→ **What to produce**
From the records below, please return each line that holds the word "with".

........

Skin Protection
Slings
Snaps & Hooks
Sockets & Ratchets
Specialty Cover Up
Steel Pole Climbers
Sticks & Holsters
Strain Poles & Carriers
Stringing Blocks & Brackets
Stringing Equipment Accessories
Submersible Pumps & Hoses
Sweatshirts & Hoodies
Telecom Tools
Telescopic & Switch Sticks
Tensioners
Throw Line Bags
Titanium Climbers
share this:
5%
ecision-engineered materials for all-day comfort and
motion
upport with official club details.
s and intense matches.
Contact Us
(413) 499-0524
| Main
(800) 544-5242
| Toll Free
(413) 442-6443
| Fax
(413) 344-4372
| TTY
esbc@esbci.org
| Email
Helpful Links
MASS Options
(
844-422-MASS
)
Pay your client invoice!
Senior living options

........

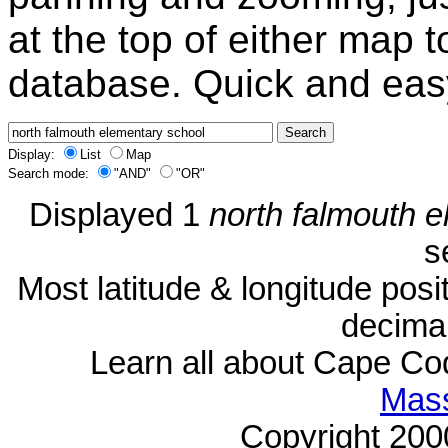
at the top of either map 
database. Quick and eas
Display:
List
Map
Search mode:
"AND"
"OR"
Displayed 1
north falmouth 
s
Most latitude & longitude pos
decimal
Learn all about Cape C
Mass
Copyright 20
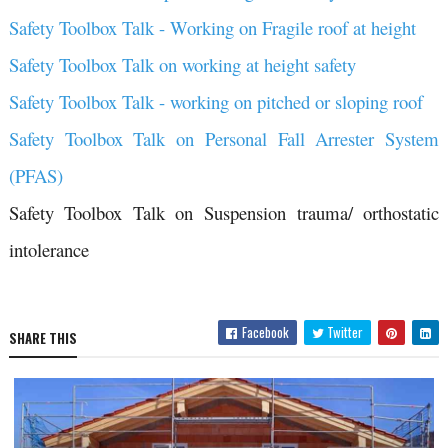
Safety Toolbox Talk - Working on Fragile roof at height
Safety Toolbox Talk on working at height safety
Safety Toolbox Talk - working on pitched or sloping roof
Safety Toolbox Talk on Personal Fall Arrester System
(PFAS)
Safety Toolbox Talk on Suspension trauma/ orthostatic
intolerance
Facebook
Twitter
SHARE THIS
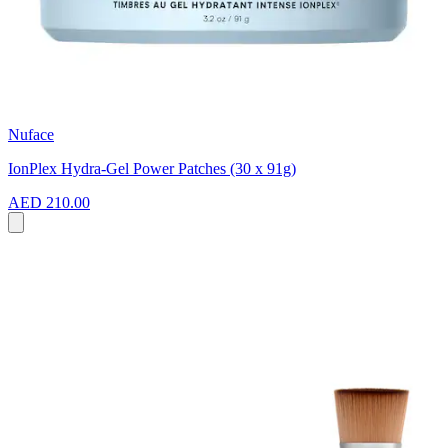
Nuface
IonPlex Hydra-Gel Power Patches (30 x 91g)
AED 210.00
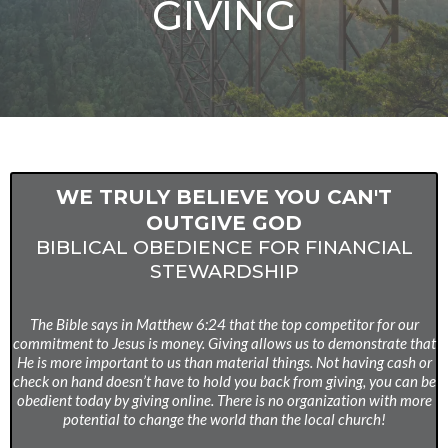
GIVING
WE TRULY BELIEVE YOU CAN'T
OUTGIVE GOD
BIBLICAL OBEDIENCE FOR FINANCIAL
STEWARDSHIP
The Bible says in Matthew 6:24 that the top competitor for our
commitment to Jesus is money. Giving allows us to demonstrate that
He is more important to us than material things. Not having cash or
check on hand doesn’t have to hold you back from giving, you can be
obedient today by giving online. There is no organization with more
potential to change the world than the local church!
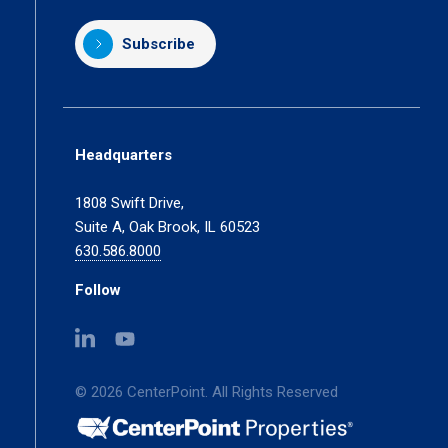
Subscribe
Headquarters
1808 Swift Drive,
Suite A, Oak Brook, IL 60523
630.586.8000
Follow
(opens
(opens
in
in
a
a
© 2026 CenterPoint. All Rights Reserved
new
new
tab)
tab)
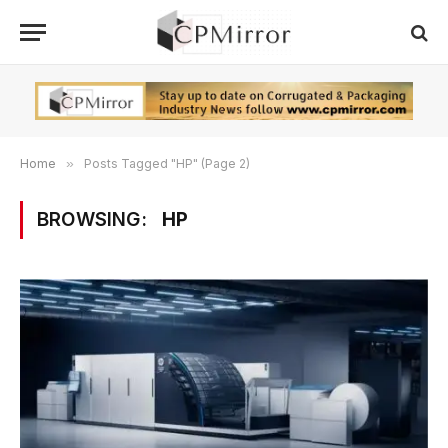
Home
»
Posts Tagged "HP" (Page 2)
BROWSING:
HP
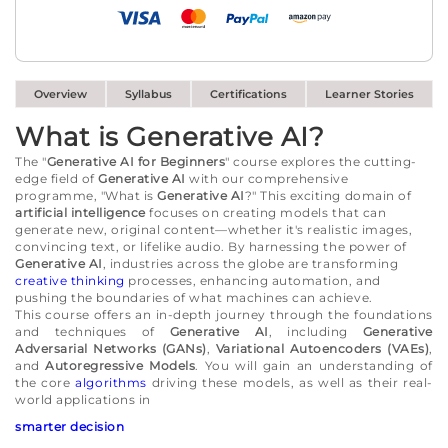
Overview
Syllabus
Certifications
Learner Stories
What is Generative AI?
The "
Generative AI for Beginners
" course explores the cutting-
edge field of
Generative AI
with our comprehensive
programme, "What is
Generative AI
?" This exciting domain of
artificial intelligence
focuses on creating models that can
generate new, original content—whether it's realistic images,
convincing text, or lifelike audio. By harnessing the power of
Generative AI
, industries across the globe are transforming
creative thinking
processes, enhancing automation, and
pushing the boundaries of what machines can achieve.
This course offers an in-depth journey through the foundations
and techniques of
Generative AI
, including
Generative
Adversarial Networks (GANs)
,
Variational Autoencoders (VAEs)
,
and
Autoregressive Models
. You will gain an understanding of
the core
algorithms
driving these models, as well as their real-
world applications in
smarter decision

........

→ **Solution to this exercise**
upport with official club details.
obedient today by giving online. There is no organization with more
with our comprehensive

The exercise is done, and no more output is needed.